** Opening Data in this exercise block **

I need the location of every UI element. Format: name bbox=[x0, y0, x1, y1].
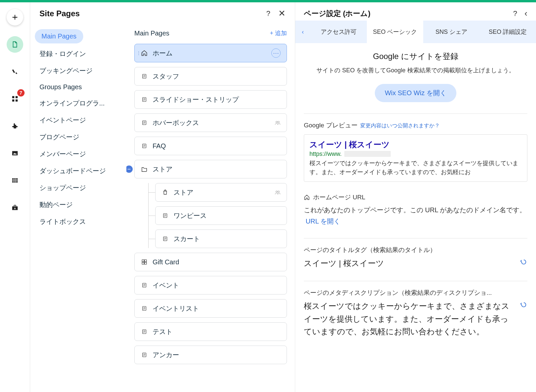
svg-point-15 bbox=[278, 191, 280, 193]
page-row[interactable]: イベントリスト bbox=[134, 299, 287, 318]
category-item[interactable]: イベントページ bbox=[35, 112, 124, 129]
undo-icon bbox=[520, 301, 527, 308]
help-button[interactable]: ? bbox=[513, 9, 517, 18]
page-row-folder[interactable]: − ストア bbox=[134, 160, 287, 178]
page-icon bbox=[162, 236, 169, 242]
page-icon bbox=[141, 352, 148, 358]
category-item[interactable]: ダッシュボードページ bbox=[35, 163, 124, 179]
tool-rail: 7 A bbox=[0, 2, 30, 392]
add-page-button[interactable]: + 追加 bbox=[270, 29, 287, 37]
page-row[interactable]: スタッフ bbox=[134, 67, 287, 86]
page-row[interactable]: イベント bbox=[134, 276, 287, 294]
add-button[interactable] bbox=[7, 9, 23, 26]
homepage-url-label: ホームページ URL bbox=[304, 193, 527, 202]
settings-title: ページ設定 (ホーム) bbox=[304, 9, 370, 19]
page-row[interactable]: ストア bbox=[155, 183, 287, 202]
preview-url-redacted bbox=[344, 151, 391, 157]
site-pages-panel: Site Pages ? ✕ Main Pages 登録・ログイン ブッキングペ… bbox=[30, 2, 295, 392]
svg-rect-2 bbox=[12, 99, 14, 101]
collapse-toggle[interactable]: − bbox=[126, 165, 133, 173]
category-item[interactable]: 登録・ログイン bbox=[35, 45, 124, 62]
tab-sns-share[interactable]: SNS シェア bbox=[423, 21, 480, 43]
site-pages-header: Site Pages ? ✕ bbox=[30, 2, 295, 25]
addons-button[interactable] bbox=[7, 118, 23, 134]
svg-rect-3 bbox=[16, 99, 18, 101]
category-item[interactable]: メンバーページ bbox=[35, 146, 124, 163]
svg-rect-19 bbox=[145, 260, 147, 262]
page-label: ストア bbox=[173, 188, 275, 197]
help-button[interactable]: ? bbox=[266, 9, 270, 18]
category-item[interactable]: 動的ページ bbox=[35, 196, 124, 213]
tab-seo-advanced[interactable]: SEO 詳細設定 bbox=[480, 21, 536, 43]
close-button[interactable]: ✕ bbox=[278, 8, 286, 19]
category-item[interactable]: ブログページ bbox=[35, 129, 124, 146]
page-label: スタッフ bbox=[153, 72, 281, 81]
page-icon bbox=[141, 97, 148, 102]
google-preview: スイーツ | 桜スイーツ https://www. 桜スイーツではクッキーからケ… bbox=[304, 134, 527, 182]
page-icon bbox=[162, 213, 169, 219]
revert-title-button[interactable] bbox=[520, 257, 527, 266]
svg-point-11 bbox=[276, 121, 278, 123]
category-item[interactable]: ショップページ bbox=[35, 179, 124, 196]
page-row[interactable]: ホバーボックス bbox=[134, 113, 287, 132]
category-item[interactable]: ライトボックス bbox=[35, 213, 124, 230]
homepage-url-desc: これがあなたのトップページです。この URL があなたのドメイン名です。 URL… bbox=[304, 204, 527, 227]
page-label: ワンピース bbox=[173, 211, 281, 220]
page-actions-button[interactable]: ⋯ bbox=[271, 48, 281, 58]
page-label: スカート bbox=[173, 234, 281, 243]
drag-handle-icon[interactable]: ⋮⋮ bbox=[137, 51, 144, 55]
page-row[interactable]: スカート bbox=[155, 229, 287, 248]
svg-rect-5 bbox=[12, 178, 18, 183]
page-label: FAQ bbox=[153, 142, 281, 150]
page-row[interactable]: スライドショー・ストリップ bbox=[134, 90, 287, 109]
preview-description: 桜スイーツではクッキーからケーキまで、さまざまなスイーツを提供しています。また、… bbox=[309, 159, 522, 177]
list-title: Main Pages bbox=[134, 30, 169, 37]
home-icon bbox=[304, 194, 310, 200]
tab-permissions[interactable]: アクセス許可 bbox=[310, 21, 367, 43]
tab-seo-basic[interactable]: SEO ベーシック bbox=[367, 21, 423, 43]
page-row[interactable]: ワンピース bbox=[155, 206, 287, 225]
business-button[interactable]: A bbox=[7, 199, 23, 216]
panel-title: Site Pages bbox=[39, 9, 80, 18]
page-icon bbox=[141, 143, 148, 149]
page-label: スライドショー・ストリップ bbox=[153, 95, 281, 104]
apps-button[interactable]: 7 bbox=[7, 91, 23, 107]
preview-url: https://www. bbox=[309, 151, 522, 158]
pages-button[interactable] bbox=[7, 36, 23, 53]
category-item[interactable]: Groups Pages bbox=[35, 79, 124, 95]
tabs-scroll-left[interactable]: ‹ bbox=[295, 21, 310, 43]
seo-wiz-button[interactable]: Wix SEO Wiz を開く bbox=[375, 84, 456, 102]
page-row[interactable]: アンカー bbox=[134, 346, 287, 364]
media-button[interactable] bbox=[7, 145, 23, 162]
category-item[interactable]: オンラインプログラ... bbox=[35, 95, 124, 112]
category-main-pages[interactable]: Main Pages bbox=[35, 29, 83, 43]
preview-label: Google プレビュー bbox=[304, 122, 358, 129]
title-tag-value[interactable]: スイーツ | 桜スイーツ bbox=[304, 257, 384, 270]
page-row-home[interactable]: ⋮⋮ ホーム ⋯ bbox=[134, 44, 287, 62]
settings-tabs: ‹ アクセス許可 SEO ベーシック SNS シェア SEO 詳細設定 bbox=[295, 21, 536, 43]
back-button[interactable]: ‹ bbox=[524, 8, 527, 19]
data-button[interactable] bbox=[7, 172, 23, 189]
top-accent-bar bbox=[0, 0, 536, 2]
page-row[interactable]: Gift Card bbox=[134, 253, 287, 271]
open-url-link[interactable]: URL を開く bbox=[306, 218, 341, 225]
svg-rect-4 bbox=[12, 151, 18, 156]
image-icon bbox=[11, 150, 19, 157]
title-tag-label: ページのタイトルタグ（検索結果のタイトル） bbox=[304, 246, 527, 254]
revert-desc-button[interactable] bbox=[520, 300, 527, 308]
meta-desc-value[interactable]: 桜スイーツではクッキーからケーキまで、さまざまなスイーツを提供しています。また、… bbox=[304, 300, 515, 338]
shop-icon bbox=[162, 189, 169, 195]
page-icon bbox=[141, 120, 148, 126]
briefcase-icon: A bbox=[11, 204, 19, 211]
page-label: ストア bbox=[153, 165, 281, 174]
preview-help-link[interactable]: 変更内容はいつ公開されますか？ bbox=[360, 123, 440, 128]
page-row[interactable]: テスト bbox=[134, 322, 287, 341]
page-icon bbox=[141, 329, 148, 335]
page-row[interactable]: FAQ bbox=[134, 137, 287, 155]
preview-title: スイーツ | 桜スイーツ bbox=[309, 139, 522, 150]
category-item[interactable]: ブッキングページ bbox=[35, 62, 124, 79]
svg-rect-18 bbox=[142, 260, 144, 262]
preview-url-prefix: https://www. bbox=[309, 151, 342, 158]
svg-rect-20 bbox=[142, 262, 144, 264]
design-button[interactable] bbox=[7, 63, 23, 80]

** Closing Data in this exercise block **

**Task item**
Reproduce the full listing above verbatim, with no pictures included.

**Written response**
I need the location of every UI element. Format: name bbox=[x0, y0, x1, y1].
svg-point-15 bbox=[278, 191, 280, 193]
page-row[interactable]: イベントリスト bbox=[134, 299, 287, 318]
category-item[interactable]: イベントページ bbox=[35, 112, 124, 129]
undo-icon bbox=[520, 301, 527, 308]
help-button[interactable]: ? bbox=[513, 9, 517, 18]
page-row-folder[interactable]: − ストア bbox=[134, 160, 287, 178]
page-icon bbox=[162, 236, 169, 242]
page-icon bbox=[141, 352, 148, 358]
category-item[interactable]: ダッシュボードページ bbox=[35, 163, 124, 179]
tool-rail: 7 A bbox=[0, 2, 30, 392]
add-page-button[interactable]: + 追加 bbox=[270, 29, 287, 37]
page-row[interactable]: スタッフ bbox=[134, 67, 287, 86]
page-row[interactable]: イベント bbox=[134, 276, 287, 294]
add-button[interactable] bbox=[7, 9, 23, 26]
homepage-url-label: ホームページ URL bbox=[304, 193, 527, 202]
settings-title: ページ設定 (ホーム) bbox=[304, 9, 370, 19]
page-row[interactable]: ストア bbox=[155, 183, 287, 202]
preview-url-redacted bbox=[344, 151, 391, 157]
site-pages-panel: Site Pages ? ✕ Main Pages 登録・ログイン ブッキングペ… bbox=[30, 2, 295, 392]
svg-rect-2 bbox=[12, 99, 14, 101]
collapse-toggle[interactable]: − bbox=[126, 165, 133, 173]
category-item[interactable]: 登録・ログイン bbox=[35, 45, 124, 62]
tab-sns-share[interactable]: SNS シェア bbox=[423, 21, 480, 43]
site-pages-header: Site Pages ? ✕ bbox=[30, 2, 295, 25]
addons-button[interactable] bbox=[7, 118, 23, 134]
svg-rect-3 bbox=[16, 99, 18, 101]
category-item[interactable]: メンバーページ bbox=[35, 146, 124, 163]
svg-rect-19 bbox=[145, 260, 147, 262]
page-label: ストア bbox=[173, 188, 275, 197]
help-button[interactable]: ? bbox=[266, 9, 270, 18]
category-item[interactable]: 動的ページ bbox=[35, 196, 124, 213]
tab-seo-advanced[interactable]: SEO 詳細設定 bbox=[480, 21, 536, 43]
close-button[interactable]: ✕ bbox=[278, 8, 286, 19]
category-item[interactable]: ブログページ bbox=[35, 129, 124, 146]
page-label: スタッフ bbox=[153, 72, 281, 81]
page-icon bbox=[141, 97, 148, 102]
google-preview: スイーツ | 桜スイーツ https://www. 桜スイーツではクッキーからケ… bbox=[304, 134, 527, 182]
page-icon bbox=[162, 213, 169, 219]
revert-title-button[interactable] bbox=[520, 257, 527, 266]
svg-point-11 bbox=[276, 121, 278, 123]
category-item[interactable]: ショップページ bbox=[35, 179, 124, 196]
page-row[interactable]: ホバーボックス bbox=[134, 113, 287, 132]
category-item[interactable]: ライトボックス bbox=[35, 213, 124, 230]
homepage-url-desc: これがあなたのトップページです。この URL があなたのドメイン名です。 URL… bbox=[304, 204, 527, 227]
page-label: ワンピース bbox=[173, 211, 281, 220]
page-actions-button[interactable]: ⋯ bbox=[271, 48, 281, 58]
page-label: スカート bbox=[173, 234, 281, 243]
drag-handle-icon[interactable]: ⋮⋮ bbox=[137, 51, 144, 55]
page-row[interactable]: スカート bbox=[155, 229, 287, 248]
svg-rect-5 bbox=[12, 178, 18, 183]
page-label: FAQ bbox=[153, 142, 281, 150]
page-row[interactable]: スライドショー・ストリップ bbox=[134, 90, 287, 109]
preview-description: 桜スイーツではクッキーからケーキまで、さまざまなスイーツを提供しています。また、… bbox=[309, 159, 522, 177]
list-title: Main Pages bbox=[134, 30, 169, 37]
home-icon bbox=[304, 194, 310, 200]
tab-permissions[interactable]: アクセス許可 bbox=[310, 21, 367, 43]
tab-seo-basic[interactable]: SEO ベーシック bbox=[367, 21, 423, 43]
page-row[interactable]: ワンピース bbox=[155, 206, 287, 225]
business-button[interactable]: A bbox=[7, 199, 23, 216]
panel-title: Site Pages bbox=[39, 9, 80, 18]
page-icon bbox=[141, 143, 148, 149]
page-label: スライドショー・ストリップ bbox=[153, 95, 281, 104]
apps-button[interactable]: 7 bbox=[7, 91, 23, 107]
preview-url: https://www. bbox=[309, 151, 522, 158]
pages-button[interactable] bbox=[7, 36, 23, 53]
category-item[interactable]: Groups Pages bbox=[35, 79, 124, 95]
tabs-scroll-left[interactable]: ‹ bbox=[295, 21, 310, 43]
seo-wiz-button[interactable]: Wix SEO Wiz を開く bbox=[375, 84, 456, 102]
page-row[interactable]: アンカー bbox=[134, 346, 287, 364]
media-button[interactable] bbox=[7, 145, 23, 162]
category-item[interactable]: オンラインプログラ... bbox=[35, 95, 124, 112]
category-main-pages[interactable]: Main Pages bbox=[35, 29, 83, 43]
preview-label: Google プレビュー bbox=[304, 122, 358, 129]
title-tag-value[interactable]: スイーツ | 桜スイーツ bbox=[304, 257, 384, 270]
page-row-home[interactable]: ⋮⋮ ホーム ⋯ bbox=[134, 44, 287, 62]
settings-tabs: ‹ アクセス許可 SEO ベーシック SNS シェア SEO 詳細設定 bbox=[295, 21, 536, 43]
back-button[interactable]: ‹ bbox=[524, 8, 527, 19]
data-button[interactable] bbox=[7, 172, 23, 189]
top-accent-bar bbox=[0, 0, 536, 2]
page-row[interactable]: Gift Card bbox=[134, 253, 287, 271]
open-url-link[interactable]: URL を開く bbox=[306, 218, 341, 225]
svg-rect-4 bbox=[12, 151, 18, 156]
image-icon bbox=[11, 150, 19, 157]
title-tag-label: ページのタイトルタグ（検索結果のタイトル） bbox=[304, 246, 527, 254]
revert-desc-button[interactable] bbox=[520, 300, 527, 308]
meta-desc-value[interactable]: 桜スイーツではクッキーからケーキまで、さまざまなスイーツを提供しています。また、… bbox=[304, 300, 515, 338]
shop-icon bbox=[162, 189, 169, 195]
page-icon bbox=[141, 120, 148, 126]
briefcase-icon: A bbox=[11, 204, 19, 211]
page-label: ストア bbox=[153, 165, 281, 174]
preview-help-link[interactable]: 変更内容はいつ公開されますか？ bbox=[360, 123, 440, 128]
page-row[interactable]: テスト bbox=[134, 322, 287, 341]
page-icon bbox=[141, 329, 148, 335]
page-row[interactable]: FAQ bbox=[134, 137, 287, 155]
preview-title: スイーツ | 桜スイーツ bbox=[309, 139, 522, 150]
category-item[interactable]: ブッキングページ bbox=[35, 62, 124, 79]
svg-rect-18 bbox=[142, 260, 144, 262]
preview-url-prefix: https://www. bbox=[309, 151, 342, 158]
svg-rect-20 bbox=[142, 262, 144, 264]
design-button[interactable] bbox=[7, 63, 23, 80]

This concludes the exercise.